THE RING AND THE BOOK: screenplay adaptation of the Robert Browning poem
Creating from the Unconscious Companion Edition

by Joseph Janeti

The Ring and the Book presents a true story based on a series of events that took place in Italy between 1693 and 1698. It is a tale of greed, intrigue, deceit, malice, lust, jealousy, love, envy, betrayal, adultery, anger, lies, theft, revenge, and multiple murders. 

This screenplay adaptation of Robert Browning’s poetic version of the tale is based on a collection of aged legal documents, some printed, some hand-written, saved from extinction in June 1860, when Browning was vacationing in Rome. As he walked one late afternoon through the Piazza San Lorenzo, Browning came to an outdoor bookstall where he found a bundle of yellowing sheets of paper tied together with a simple piece of string. In an adventurous mood, Browning paid a few cents for the stack, without knowing what its pages contained. 

On the surface, “the old yellow book” seemed nothing more than a collection of weathered documents.
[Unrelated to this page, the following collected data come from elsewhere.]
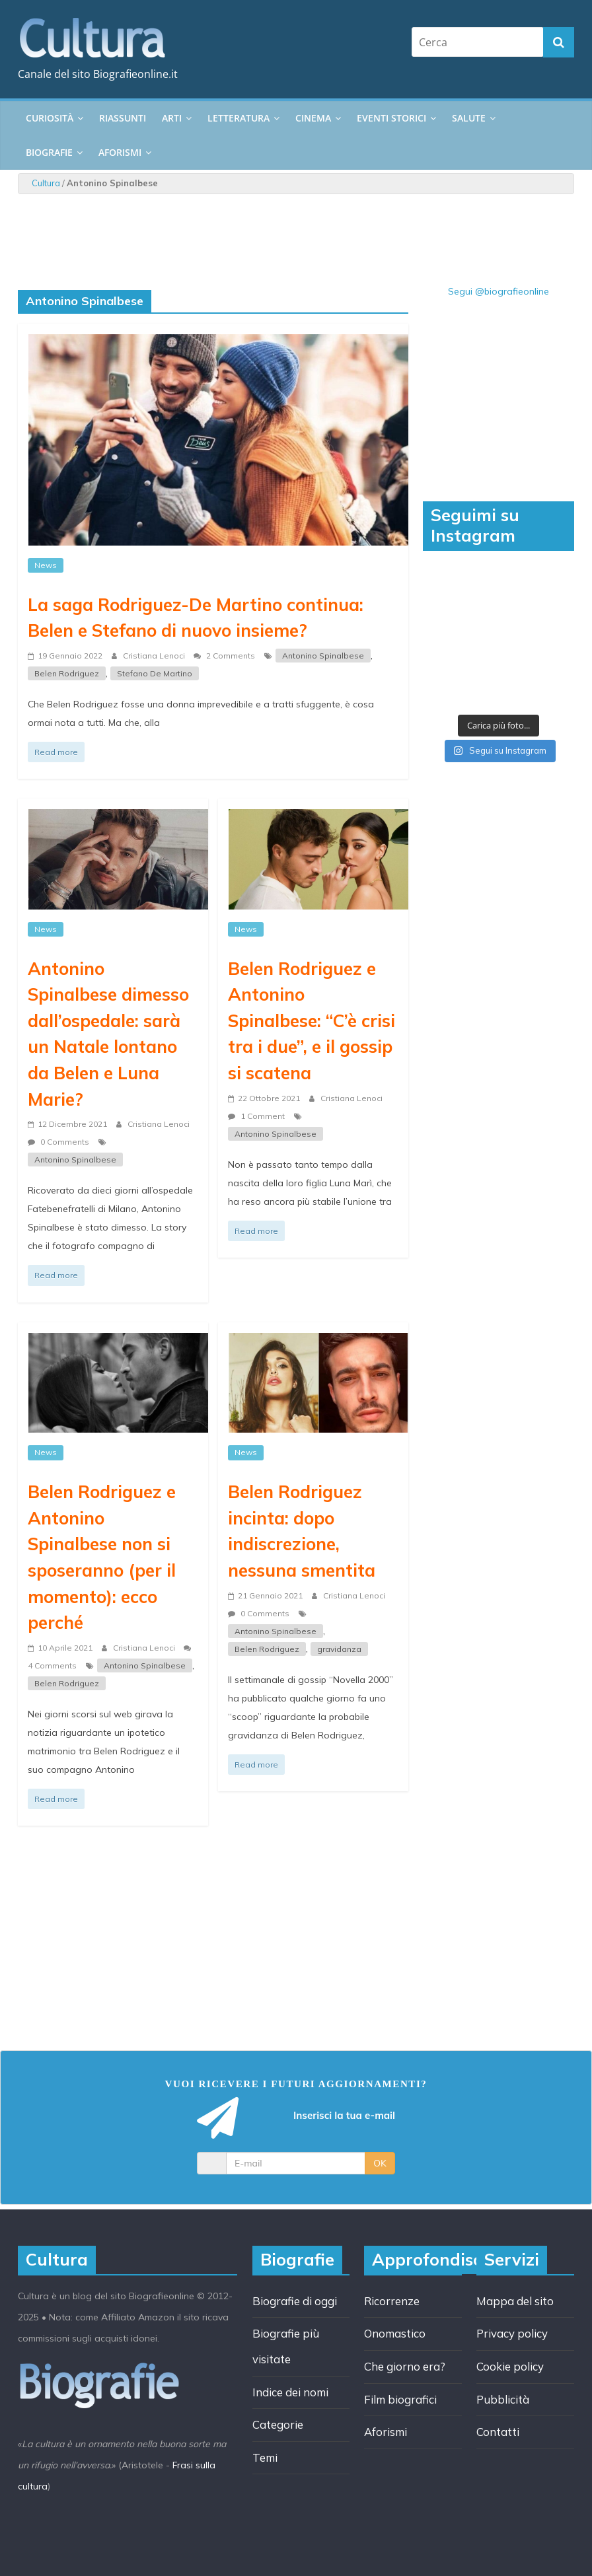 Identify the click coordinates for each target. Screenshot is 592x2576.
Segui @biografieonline (498, 291)
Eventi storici (391, 118)
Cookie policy (510, 2366)
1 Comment (256, 1116)
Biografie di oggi (294, 2301)
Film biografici (400, 2399)
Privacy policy (512, 2333)
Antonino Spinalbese (323, 656)
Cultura (46, 183)
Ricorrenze (392, 2301)
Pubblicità (502, 2399)
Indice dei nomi (290, 2392)
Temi (265, 2457)
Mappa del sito (515, 2301)
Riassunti (122, 118)
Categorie (277, 2424)
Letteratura (238, 118)
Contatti (497, 2432)
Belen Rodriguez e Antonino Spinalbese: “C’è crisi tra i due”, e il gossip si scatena (311, 1020)
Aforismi (119, 152)
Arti (172, 118)
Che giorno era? (404, 2366)
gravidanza (339, 1649)
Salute (469, 118)
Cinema (313, 118)
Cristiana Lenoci (155, 656)
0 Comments (58, 1142)
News (45, 565)
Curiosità (49, 118)
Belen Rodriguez (66, 673)
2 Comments (224, 656)
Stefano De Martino (154, 673)
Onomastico (395, 2333)
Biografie (49, 152) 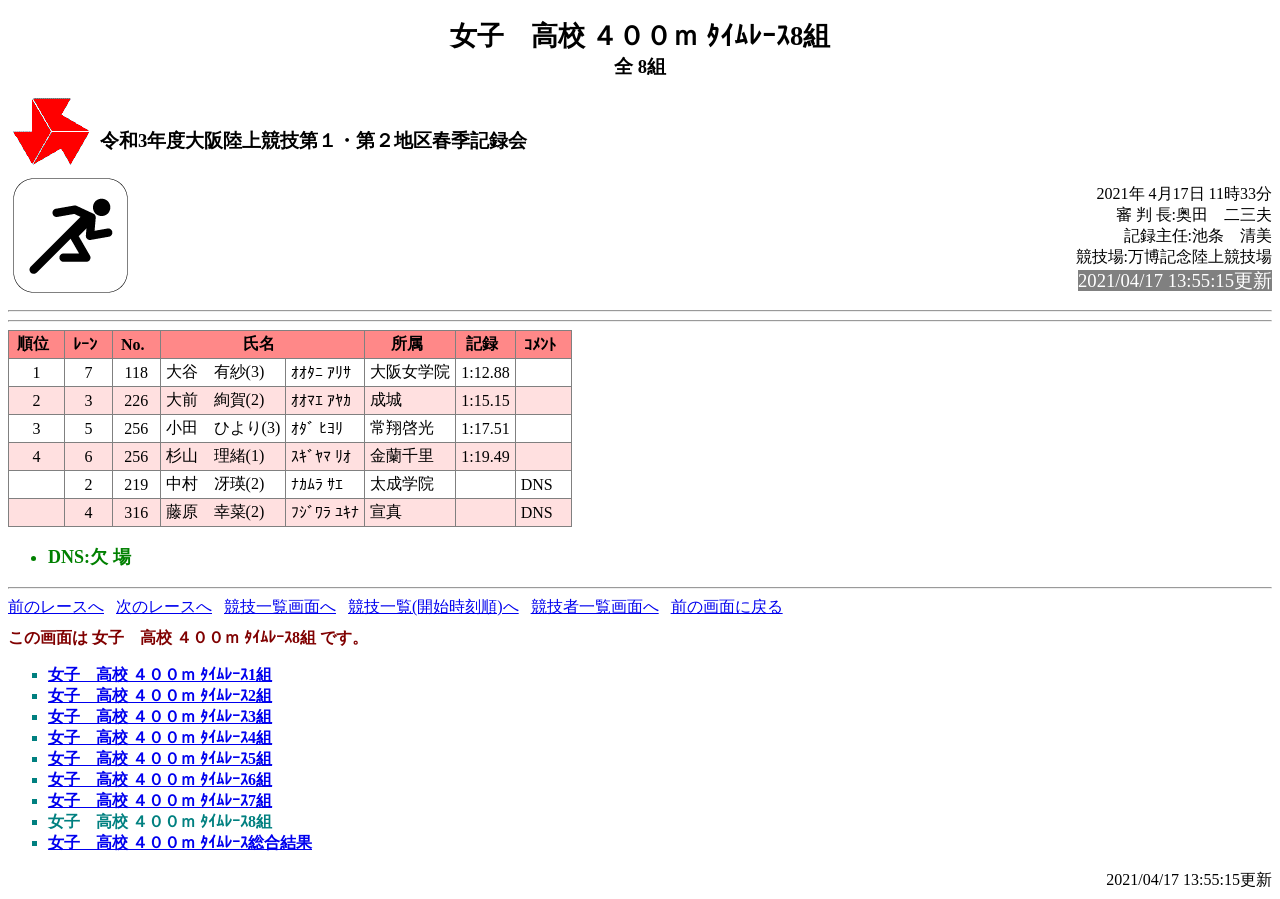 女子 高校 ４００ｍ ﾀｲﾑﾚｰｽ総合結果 (180, 842)
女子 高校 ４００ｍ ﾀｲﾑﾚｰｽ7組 (160, 800)
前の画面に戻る (727, 606)
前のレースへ (56, 606)
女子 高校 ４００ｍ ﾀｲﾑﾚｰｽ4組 (160, 737)
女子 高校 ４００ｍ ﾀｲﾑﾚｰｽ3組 (160, 716)
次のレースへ (164, 606)
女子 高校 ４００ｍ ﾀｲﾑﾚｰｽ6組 (160, 779)
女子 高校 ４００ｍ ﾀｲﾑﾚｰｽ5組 (160, 758)
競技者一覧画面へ (595, 606)
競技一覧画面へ (280, 606)
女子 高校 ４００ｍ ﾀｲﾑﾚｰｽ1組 (160, 674)
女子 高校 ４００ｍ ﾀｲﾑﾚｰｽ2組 (160, 695)
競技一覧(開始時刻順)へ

But as he wound his way homeward, Browning peeled back the crumpled vellum covers and found the odd package to contain hundreds of pages in Latin and Italian, full of passionate words and court arguments having to do with a complex multiple murder trial. 

Browning’s eventual poem would tell the story again and again, twelve separate times – from the points of view of each of the story’s principal players, and from the perspectives of various “outside” observers as well. It asks an important philosophical, sociological, psychological question: What is “truth” (“real”) – and how do we come to know it?

This Mead-Hill “Companion Edition” of the screenplay, does a kind of double service for the reader: without being its main end, the screenplay serves as a kind of Volume 2 to Mead-Hill’s Creating From the Unconscious. That book, a memoir of the development of a creativity paradigm, reported on techniques which sought to develop ways to tap the unconscious in the composition of creative work, via dreams, active imagination, guided imagery, progressive relaxation, self-hypnosis, and other activities. In the process of working out the book’s resulting exercises, the screenplay served as a kind of ‘stalking horse’ – a way to test, on a creative project, the concepts being developed in the book.

Moreover, for readers unfamiliar with ‘the language of film,’ this “Companion Edition” provides useful guidance in reading a screenplay, in that it presents a glossary of typical film writing terms used in the screenplay. As such, it may serve as a useful introduction to writing in that medium.